Data shown —
============================================================

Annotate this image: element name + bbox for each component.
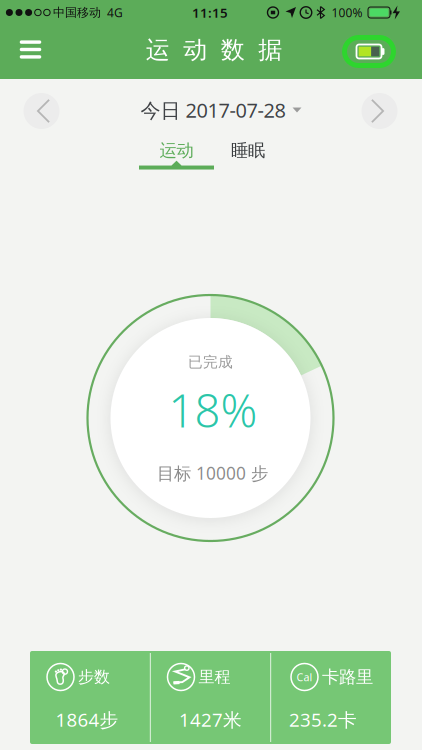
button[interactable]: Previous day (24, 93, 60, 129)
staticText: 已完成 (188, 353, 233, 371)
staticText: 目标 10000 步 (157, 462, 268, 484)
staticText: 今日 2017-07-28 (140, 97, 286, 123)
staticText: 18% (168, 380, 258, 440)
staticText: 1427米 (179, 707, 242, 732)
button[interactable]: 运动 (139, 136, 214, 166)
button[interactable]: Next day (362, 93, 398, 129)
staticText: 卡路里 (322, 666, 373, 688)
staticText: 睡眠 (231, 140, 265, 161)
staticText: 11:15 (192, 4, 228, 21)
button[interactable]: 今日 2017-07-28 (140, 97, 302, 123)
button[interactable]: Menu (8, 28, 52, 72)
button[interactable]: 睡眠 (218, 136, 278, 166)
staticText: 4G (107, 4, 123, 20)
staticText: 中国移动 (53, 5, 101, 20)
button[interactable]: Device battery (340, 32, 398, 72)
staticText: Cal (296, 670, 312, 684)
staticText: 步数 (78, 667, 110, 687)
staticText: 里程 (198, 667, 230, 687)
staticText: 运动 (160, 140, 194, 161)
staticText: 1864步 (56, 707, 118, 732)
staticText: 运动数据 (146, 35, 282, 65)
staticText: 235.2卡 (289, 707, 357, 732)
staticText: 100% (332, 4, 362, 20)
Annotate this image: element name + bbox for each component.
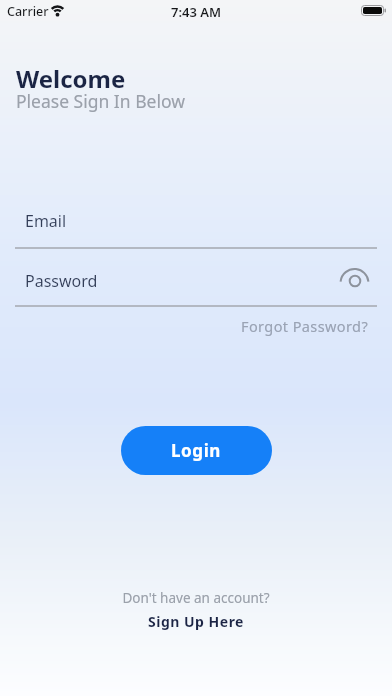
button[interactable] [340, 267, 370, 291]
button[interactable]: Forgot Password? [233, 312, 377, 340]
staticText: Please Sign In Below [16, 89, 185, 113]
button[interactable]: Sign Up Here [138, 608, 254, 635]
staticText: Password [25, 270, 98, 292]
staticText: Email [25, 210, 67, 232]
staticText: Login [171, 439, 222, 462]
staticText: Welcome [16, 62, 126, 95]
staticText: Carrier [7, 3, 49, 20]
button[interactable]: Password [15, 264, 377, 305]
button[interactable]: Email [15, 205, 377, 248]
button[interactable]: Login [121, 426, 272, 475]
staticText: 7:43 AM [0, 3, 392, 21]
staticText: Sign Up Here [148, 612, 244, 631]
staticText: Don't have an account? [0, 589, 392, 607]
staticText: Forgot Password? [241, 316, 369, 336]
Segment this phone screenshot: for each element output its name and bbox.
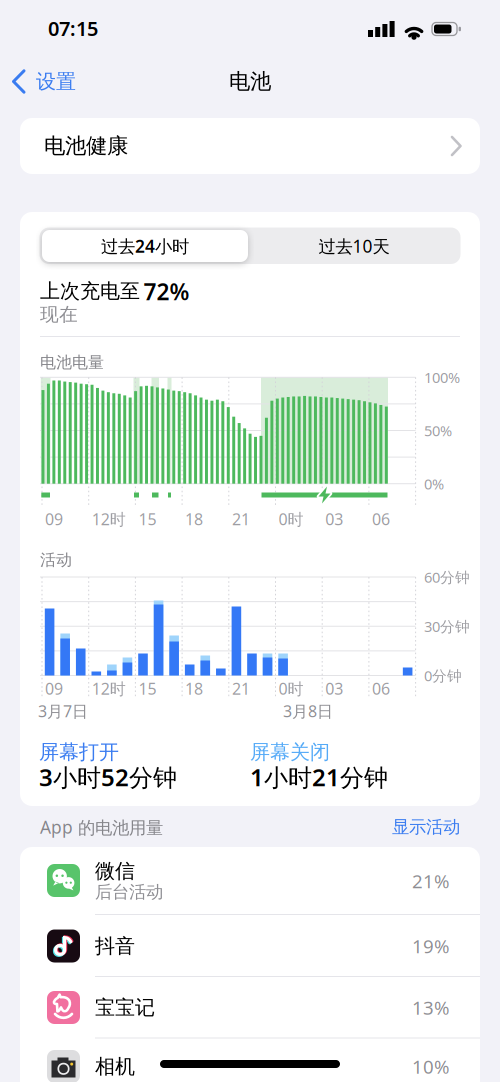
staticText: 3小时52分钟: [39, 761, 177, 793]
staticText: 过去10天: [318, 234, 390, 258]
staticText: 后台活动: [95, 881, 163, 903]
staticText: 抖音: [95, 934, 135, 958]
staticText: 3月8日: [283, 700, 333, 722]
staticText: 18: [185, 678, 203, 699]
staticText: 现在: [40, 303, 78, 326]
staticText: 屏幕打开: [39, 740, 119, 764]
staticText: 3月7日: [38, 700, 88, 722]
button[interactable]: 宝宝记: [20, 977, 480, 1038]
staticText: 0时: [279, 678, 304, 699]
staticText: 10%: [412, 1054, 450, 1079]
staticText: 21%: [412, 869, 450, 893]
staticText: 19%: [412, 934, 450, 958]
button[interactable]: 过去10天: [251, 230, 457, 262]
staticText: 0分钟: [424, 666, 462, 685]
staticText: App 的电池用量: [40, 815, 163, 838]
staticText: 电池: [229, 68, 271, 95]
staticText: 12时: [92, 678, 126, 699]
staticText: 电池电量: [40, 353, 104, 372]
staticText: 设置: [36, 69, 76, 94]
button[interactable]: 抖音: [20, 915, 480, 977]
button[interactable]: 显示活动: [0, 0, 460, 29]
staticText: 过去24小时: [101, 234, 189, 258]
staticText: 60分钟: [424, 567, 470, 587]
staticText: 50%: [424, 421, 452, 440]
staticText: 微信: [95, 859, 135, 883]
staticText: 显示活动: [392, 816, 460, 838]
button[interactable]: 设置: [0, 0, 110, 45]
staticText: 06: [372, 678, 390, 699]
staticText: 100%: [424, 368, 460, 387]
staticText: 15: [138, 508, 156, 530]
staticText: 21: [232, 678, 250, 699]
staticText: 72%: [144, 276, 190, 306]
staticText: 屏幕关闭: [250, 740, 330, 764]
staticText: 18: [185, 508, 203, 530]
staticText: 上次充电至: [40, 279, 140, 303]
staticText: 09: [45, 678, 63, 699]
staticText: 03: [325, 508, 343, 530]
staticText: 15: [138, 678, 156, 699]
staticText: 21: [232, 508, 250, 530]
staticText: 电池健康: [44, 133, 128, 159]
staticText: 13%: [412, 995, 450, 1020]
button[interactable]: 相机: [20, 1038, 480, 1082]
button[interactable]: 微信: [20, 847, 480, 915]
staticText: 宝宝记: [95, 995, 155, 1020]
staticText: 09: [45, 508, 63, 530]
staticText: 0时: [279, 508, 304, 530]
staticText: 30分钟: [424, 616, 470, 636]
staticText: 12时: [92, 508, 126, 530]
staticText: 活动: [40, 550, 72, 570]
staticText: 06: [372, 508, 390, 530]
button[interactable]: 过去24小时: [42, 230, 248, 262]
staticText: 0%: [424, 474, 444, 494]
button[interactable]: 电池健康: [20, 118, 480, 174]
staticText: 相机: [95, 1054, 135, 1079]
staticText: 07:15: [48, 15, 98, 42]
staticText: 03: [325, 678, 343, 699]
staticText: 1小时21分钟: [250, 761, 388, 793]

============================================================

Assigned task —
Only the lines that hold the word "显示活动" are wanted; each should be pulled from the records.

Written answer —
button[interactable]: 显示活动: [0, 0, 460, 29]
staticText: 显示活动: [392, 816, 460, 838]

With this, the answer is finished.